WAL is a write-ahead log that is used to provide the durability of data during system failures, what it means is that when a request for write comes in, the data is first added to a WAL file (sometimes called journal) and flushed to the disk (using direct io) before updating the in-memory data structure.
This allows for systems to recover from the WAL if it crashes before persisting the in-memory data structure to disk.
Why not directly update the write to the disk instead of updating WAL? it’s because WAL updates are cheaper as it’s append-only and doesn’t require any restructuring of data on disk.
The in-memory data structure is called a memtable, there are various implementations of memtable, but you can think of memtable as just a binary search tree for the sake of simplicity.
So now for every write request, the data is appended to WAL and the memtable is updated and a successful response is returned to the client.
For java implementations, the memtable is usually stored off-heap (direct memory) to avoid GC load
SSTable (Sorted Strings Table)
As it’s obvious that we cannot keep adding data to memtable to bloat the RAM, the memtable is frequently flushed to disk as an SSTable.
SSTable, as the name indicates, is a sorted array of keys persisted on disk.
The reason it is sorted is to make it easy to look up the data for readings.
Okay, now that is the essence of how LSM provides high throughput using a WAL, MemTable & SSTable.
Usually, even every delete request for a key is also added to memtable with a marker indicating it’s deleted and the same information is flushed to the SSTable.
As we keep flushing SSTables to disk, the same key may be present in multiple SSTables, although the latest data of a key is present in the most recent SSTable, it’s presence in all previous SSTable needs to be cleaned up.
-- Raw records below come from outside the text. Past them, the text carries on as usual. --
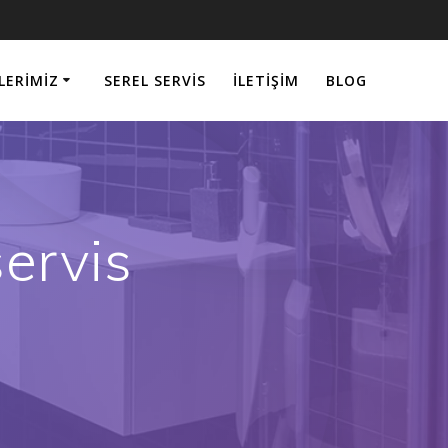
LERIMIZ
SEREL SERVIS
İLETIŞIM
BLOG
servis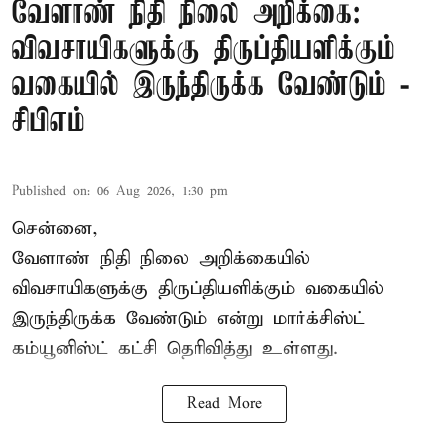
வேளாண் நிதி நிலை அறிக்கை:
விவசாயிகளுக்கு திருப்தியளிக்கும்
வகையில் இருந்திருக்க வேண்டும் -
சிபிஎம்
Published on
:
06 Aug 2026, 1:30 pm
சென்னை,
வேளாண் நிதி நிலை அறிக்கையில்
விவசாயிகளுக்கு திருப்தியளிக்கும் வகையில்
இருந்திருக்க வேண்டும் என்று மார்க்சிஸ்ட்
கம்யூனிஸ்ட் கட்சி தெரிவித்து உள்ளது.
Read More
This is the job of a compactor which usually runs in the background, It merges SSTables by removing redundant & deleted keys and creating a compacted/merged SSTables.
the compactor also is responsible for updating an index (typical B-Tree based index) to locate SSTable a key is present in.
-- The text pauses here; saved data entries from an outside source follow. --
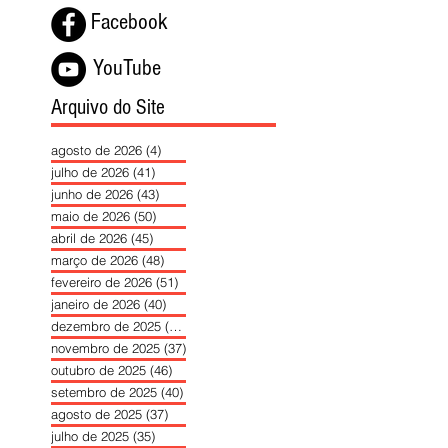
Facebook
YouTube
Arquivo do Site
agosto de 2026
(4)
4 posts
julho de 2026
(41)
41 posts
junho de 2026
(43)
43 posts
maio de 2026
(50)
50 posts
abril de 2026
(45)
45 posts
março de 2026
(48)
48 posts
fevereiro de 2026
(51)
51 posts
janeiro de 2026
(40)
40 posts
dezembro de 2025
(39)
39 posts
novembro de 2025
(37)
37 posts
outubro de 2025
(46)
46 posts
setembro de 2025
(40)
40 posts
agosto de 2025
(37)
37 posts
julho de 2025
(35)
35 posts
The index data structure created is used to locate the correct SSTable for a key, once an SSTable is located, it is easy to locate the actual key inside the SSTable as it’s sorted, a binary search in-memory is sufficient.
Also, the size of SSTables is chosen in such a way that it corresponds to the operating system page size (usually multiples of disk bock size) making it easier to load the data to memory faster.
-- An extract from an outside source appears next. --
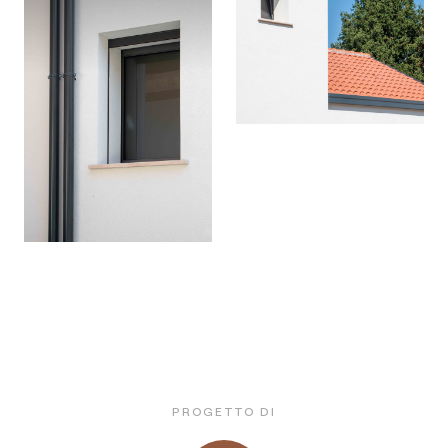
PROGETTO DI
Although the Index along with SSTable help in faster lookup of keys, all read requests are first consulted in the memtable as it should contain the most recent change. If the key is not in the memtable, then the index is used to identify the possible SSTable the key may be present and then search inside the SSTable in-memory.
Since every read has to check the memtable, index & SSTable to look for a key, it makes read requests very expensive especially for keys that are not present!
For keys that are recently updated, the read request will easily locate it in the memtable, but for keys not recently updated, and for keys that are not present in the system the read path is expensive!
Bloom Filters are used to improve read performance especially for the cases where the key is not present in the system.
A Bloom filter is a probabilistic data structure, which at a high level helps you check if a key is present or not in the system with O(1) complexity in memory.
With bloom filter, False positive match is possible, which means, it may indicate a key is present although it’s not in the system. But false-negative match won’t happen, which means if bloom filter indicates a key is not present, then it is definitely not present in the system, so we could avoid taking the expensive read path.
So the presence of a bloom filter improves the read performance for keys that are missing in the system but for the keys that are present in the system, the read is still expensive as we have to look into the memtable, index and the SSTable.
So every time you come across a system that promises high write throughput, you can assume there will be a variant of LSM tree underneath that helps achieve the throughput and also understand why reads are expensive.